▶ _Description of the task_
Reproduce word for word the lines of the listing from the first one through the one with "Odluka o postupku", omitting every picture.

Content starts

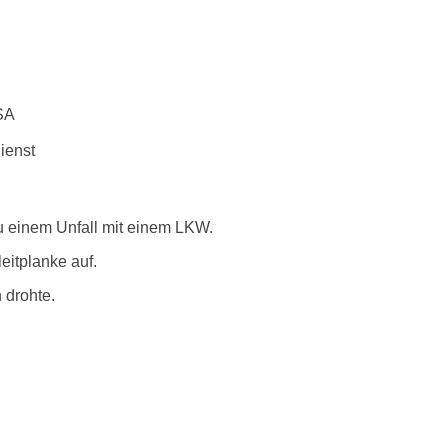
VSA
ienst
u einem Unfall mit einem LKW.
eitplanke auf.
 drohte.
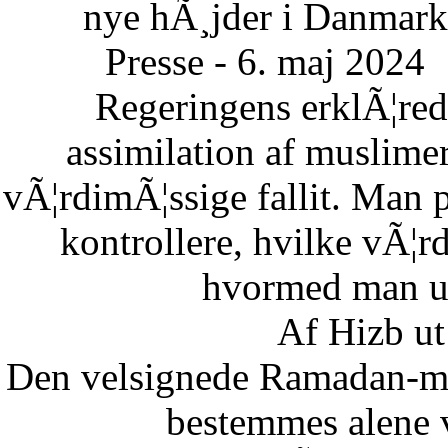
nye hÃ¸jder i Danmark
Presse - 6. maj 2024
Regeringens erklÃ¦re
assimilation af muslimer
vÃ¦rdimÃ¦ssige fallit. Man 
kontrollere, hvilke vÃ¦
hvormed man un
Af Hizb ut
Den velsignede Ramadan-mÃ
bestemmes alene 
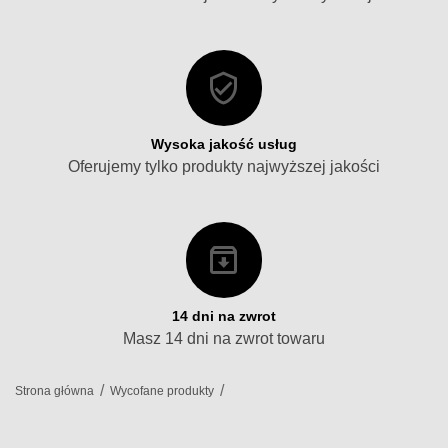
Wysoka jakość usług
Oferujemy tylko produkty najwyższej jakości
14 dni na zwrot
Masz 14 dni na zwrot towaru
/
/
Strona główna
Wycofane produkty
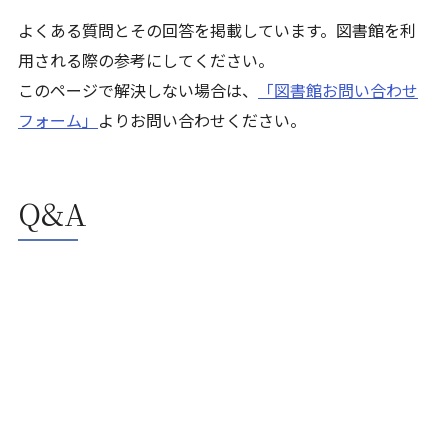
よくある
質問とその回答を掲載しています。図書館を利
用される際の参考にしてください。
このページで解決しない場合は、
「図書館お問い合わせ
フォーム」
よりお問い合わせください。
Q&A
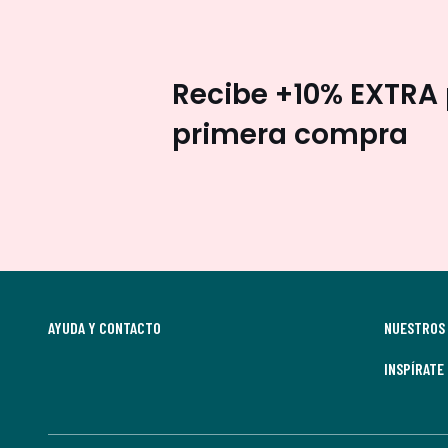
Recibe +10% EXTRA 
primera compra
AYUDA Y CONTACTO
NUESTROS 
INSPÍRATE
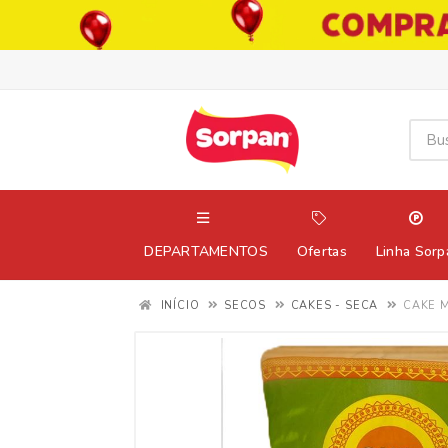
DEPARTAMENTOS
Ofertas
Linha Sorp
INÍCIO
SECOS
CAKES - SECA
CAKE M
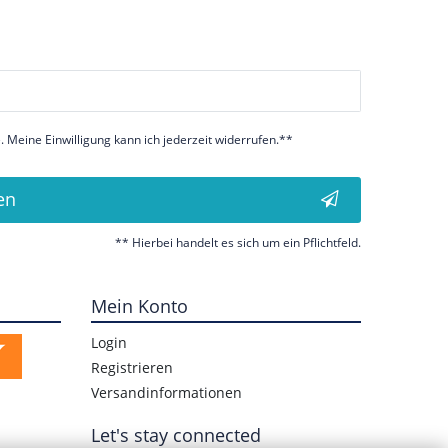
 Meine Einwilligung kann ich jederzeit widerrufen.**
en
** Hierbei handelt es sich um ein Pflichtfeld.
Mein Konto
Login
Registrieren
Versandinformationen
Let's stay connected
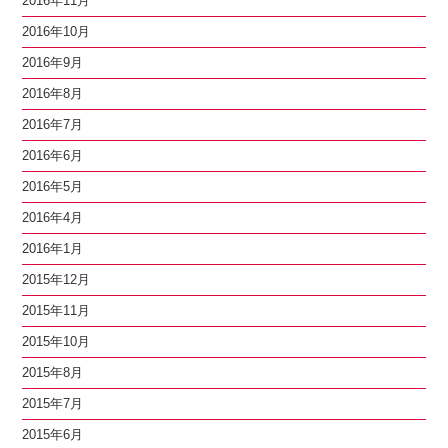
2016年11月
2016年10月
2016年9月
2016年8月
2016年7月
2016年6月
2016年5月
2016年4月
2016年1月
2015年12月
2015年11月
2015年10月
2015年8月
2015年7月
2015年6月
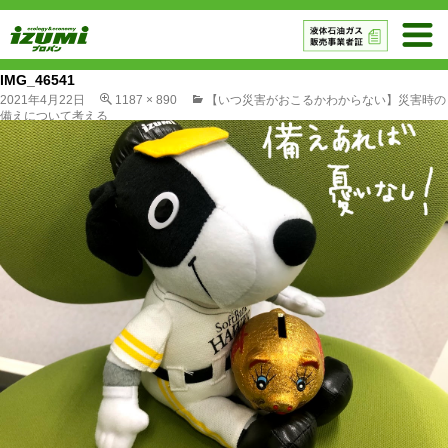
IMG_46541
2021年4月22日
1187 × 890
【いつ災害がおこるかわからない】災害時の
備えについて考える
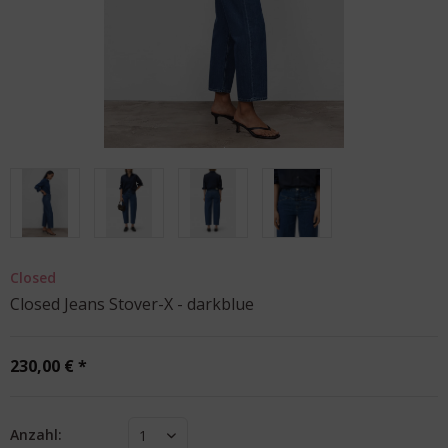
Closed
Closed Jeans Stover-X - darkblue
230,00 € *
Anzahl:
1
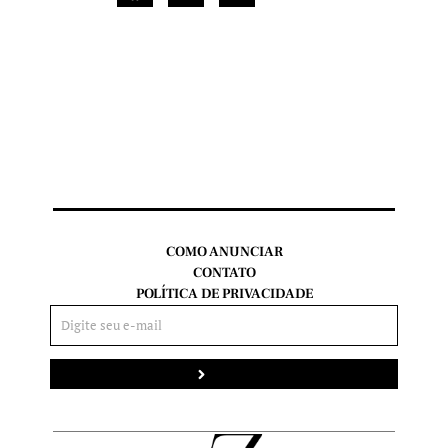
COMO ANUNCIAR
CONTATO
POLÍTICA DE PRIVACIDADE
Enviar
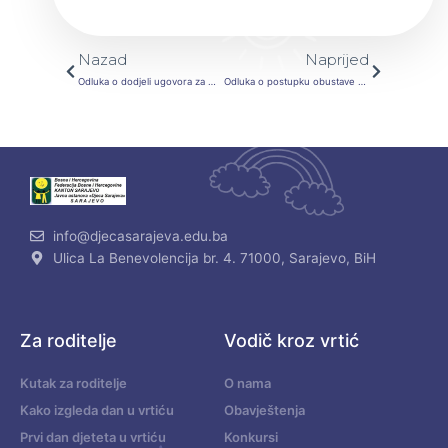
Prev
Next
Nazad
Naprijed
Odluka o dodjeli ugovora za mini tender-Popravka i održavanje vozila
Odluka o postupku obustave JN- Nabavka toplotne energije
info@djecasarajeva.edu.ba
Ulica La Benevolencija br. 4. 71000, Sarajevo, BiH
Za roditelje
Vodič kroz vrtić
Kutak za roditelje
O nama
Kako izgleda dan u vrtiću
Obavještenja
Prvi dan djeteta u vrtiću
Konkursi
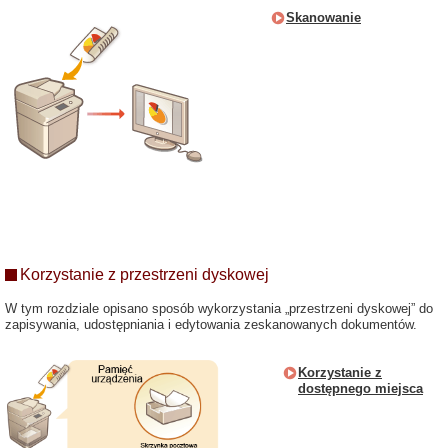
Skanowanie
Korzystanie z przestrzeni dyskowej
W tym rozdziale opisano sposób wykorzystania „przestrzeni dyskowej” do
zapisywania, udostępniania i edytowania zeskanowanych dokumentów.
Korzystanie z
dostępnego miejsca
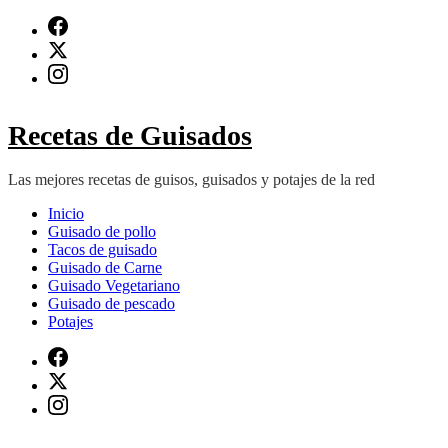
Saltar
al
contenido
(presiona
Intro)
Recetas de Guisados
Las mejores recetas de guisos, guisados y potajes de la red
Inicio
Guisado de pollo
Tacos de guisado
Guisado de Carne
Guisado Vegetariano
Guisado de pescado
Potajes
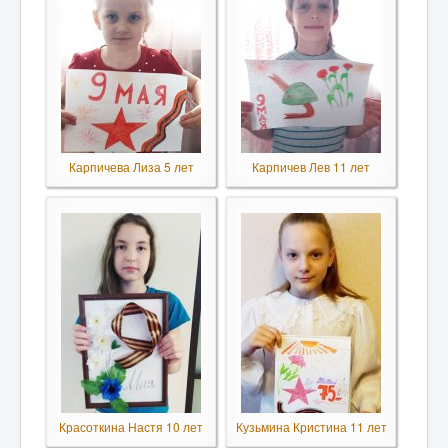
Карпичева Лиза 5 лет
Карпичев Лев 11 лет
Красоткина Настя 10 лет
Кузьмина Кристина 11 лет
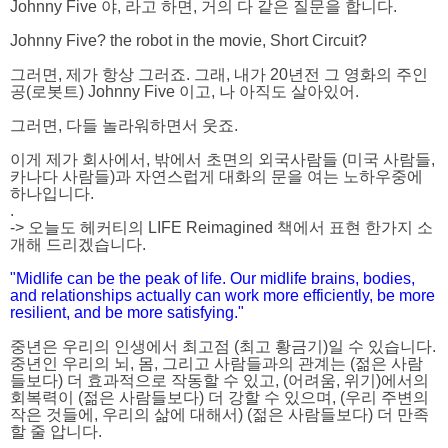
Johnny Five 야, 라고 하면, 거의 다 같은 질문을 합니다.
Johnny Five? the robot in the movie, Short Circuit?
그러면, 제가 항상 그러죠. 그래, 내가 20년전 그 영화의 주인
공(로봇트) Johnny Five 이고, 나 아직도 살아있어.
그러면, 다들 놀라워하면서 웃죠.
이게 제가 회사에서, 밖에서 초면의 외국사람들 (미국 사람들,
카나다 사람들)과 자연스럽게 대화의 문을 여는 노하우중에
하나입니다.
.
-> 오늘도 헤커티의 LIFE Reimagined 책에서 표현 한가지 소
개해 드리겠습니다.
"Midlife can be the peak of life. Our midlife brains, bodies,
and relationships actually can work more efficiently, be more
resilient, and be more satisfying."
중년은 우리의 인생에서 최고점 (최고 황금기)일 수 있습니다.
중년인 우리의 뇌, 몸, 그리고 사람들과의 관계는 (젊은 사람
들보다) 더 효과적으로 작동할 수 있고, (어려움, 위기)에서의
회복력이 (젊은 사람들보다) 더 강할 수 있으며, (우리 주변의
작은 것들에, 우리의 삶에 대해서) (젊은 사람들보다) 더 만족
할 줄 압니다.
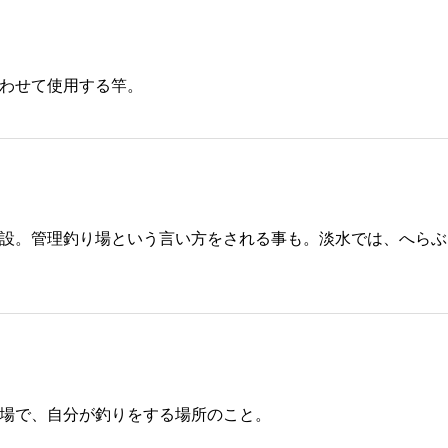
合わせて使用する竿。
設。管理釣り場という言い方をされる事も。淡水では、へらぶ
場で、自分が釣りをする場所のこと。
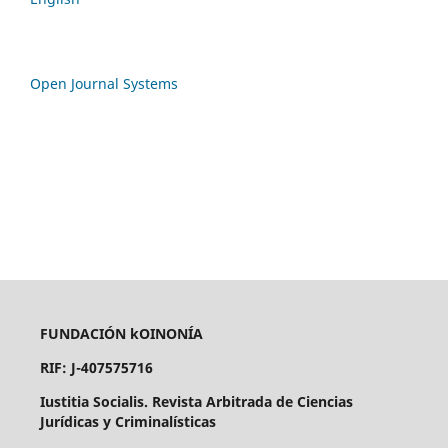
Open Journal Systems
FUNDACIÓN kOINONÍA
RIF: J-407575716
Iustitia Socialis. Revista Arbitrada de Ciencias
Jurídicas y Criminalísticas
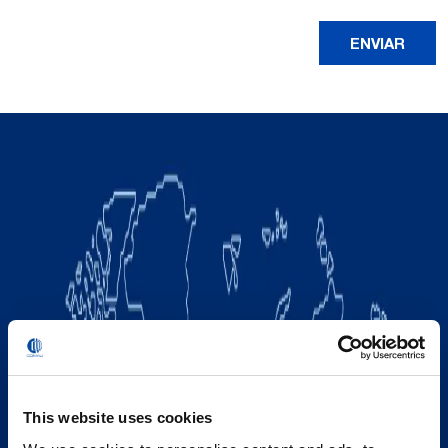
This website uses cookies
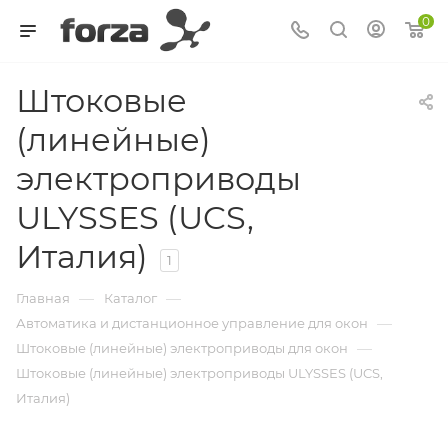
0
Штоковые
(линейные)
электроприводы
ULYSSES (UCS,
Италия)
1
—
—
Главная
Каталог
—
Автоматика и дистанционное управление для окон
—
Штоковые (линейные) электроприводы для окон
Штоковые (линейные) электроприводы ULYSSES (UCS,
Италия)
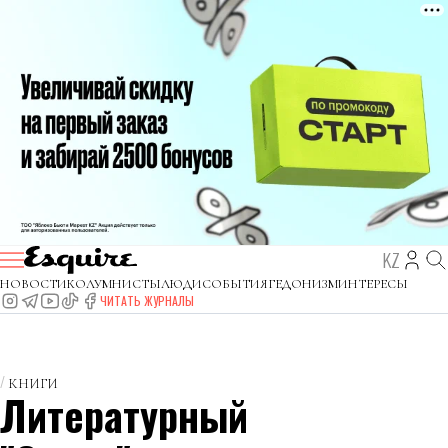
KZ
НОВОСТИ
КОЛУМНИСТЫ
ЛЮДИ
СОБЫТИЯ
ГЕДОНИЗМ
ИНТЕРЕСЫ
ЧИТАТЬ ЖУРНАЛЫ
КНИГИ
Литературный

Content ends

▶ _Written solution_
VSA
ienst
u einem Unfall mit einem LKW.
eitplanke auf.
 drohte.
nye hÃ¸jder i Danmark
Presse - 6. maj 2024
Regeringens erklÃ¦re
assimilation af muslimer
vÃ¦rdimÃ¦ssige fallit. Man 
kontrollere, hvilke vÃ¦
hvormed man un
Af Hizb ut
Den velsignede Ramadan-mÃ
bestemmes alene 
Wysoka jakość usług
Oferujemy tylko produkty najwyższej jakości
14 dni na zwrot
Masz 14 dni na zwrot towaru
/
/
Strona główna
Wycofane produkty
よくある
質問とその回答を掲載しています。図書館を利
用される際の参考にしてください。
このページで解決しない場合は、
「図書館お問い合わせ
フォーム」
よりお問い合わせください。
Q&A
Recibe +10% EXTRA 
primera compra
AYUDA Y CONTACTO
NUESTROS 
INSPÍRATE
DEPARTAMENTOS
Ofertas
Linha Sorp
INÍCIO
SECOS
CAKES - SECA
CAKE M
 Meine Einwilligung kann ich jederzeit widerrufen.**
en
** Hierbei handelt es sich um ein Pflichtfeld.
Mein Konto
Login
Registrieren
Versandinformationen
Let's stay connected
2016年11月
2016年10月
2016年9月
2016年8月
2016年7月
2016年6月
2016年5月
2016年4月
2016年1月
2015年12月
2015年11月
2015年10月
2015年8月
2015年7月
2015年6月
IMG_46541
2021年4月22日
1187 × 890
【いつ災害がおこるかわからない】災害時の
備えについて考える
Closed
Closed Jeans Stover-X - darkblue
230,00 € *
Anzahl:
1
COMO ANUNCIAR
CONTATO
POLÍTICA DE PRIVACIDADE
Enviar
Prev
Next
Nazad
Naprijed
Odluka o dodjeli ugovora za mini tender-Popravka i održavanje vozila
Odluka o postupku obustave JN- Nabavka toplotne energije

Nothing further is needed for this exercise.